Abstract
Persons with autism spectrum disorders (ASDs) often display low levels of melatonin, and it has been suggested that this decrease may be due to low activity of the acetylserotonin O-methyltransferase (ASMT), the last enzyme in the melatonin synthesis pathway. Moreover, genetic variants in ASMT have been associated with autism, as well as with low ASMT activity and melatonin levels, suggesting that the low ASMT activity observed in autism may partly be due to variation within the ASMT gene.

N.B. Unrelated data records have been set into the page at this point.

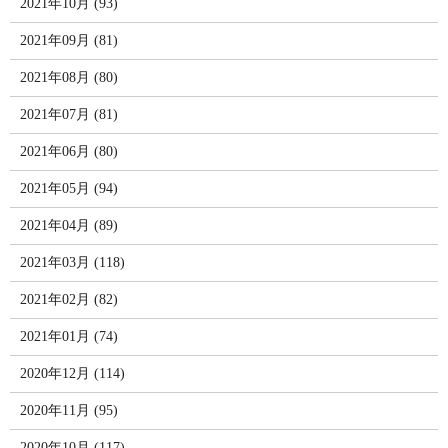
2021年10月 (93)
2021年09月 (81)
2021年08月 (80)
2021年07月 (81)
2021年06月 (80)
2021年05月 (94)
2021年04月 (89)
2021年03月 (118)
2021年02月 (82)
2021年01月 (74)
2020年12月 (114)
2020年11月 (95)
2020年10月 (117)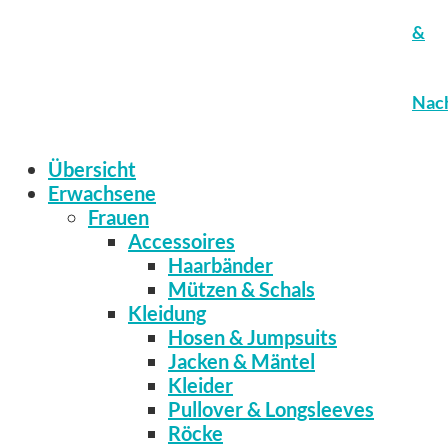
&
Nach
Übersicht
Erwachsene
Frauen
Accessoires
Haarbänder
Mützen & Schals
Kleidung
Hosen & Jumpsuits
Jacken & Mäntel
Kleider
Pullover & Longsleeves
Röcke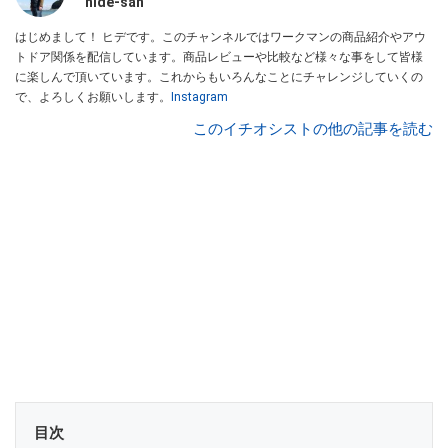
hide-san
はじめまして！ ヒデです。このチャンネルではワークマンの商品紹介やアウ
トドア関係を配信しています。商品レビューや比較など様々な事をして皆様
に楽しんで頂いています。これからもいろんなことにチャレンジしていくの
で、よろしくお願いします。
Instagram
このイチオシストの他の記事を読む
目次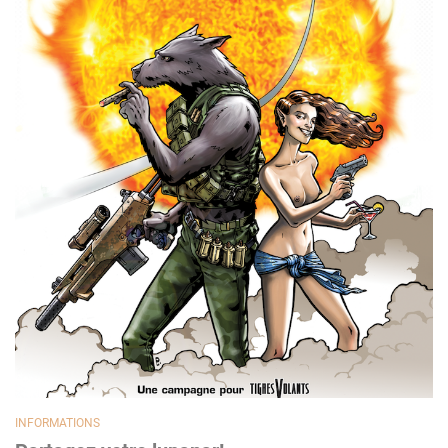
INFORMATIONS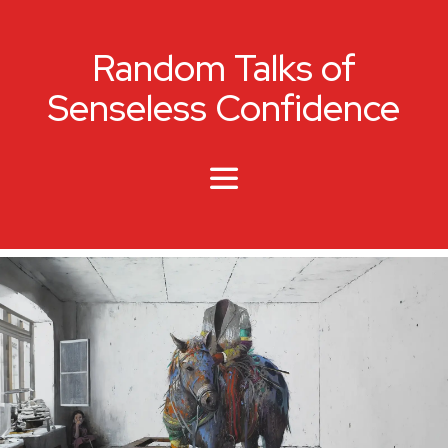
Random Talks of
Senseless Confidence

In this study, we present a symptom-based approach to investigate possible associations between ASMT and autistic-like traits (ALTs) in the general population. To this end, continuous measures of ALTs were assessed in a nationally representative twin cohort (n=1771) from Sweden and six Single Nucleotide Polymorphisms (SNP) and a duplication of exon 2 to 8 in ASMT were genotyped. Our results show a nominally significant association, in girls, between one SNP (rs5949028) in the last intron of ASMT and social interaction impairments. No significant association, however, was observed with traits related to language impairment or restricted and repetitive behavior.
In conclusion, our results support the possible involvement of the ASMT gene in ASDs and our finding that only one of three traits shows association suggests that genetic research may benefit from taking a symptom-specific approach to identify genes involved in autism psychopathology.